◆ What is required ◆
Exact copy, no pictures: reproduce every record below as it stands.

◆ Records supplied ◆
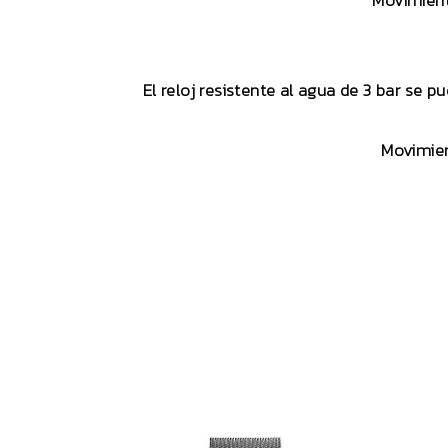
Movimient
El reloj resistente al agua de 3 bar se p
Movimien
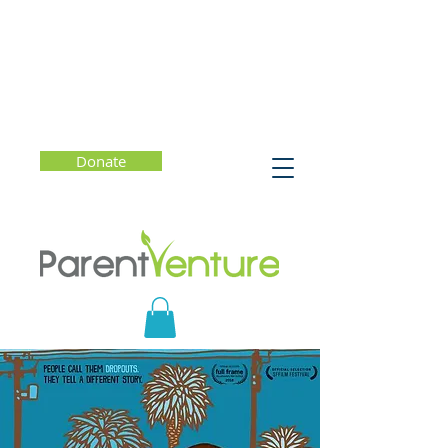
Donate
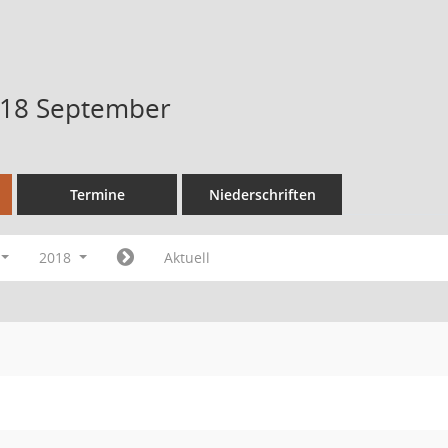
018 September
Termine
Niederschriften
2018
Aktuell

◆ Output below ◆
Movimient
El reloj resistente al agua de 3 bar se p
Movimien
Donate
018 September
Termine
Niederschriften
2018
Aktuell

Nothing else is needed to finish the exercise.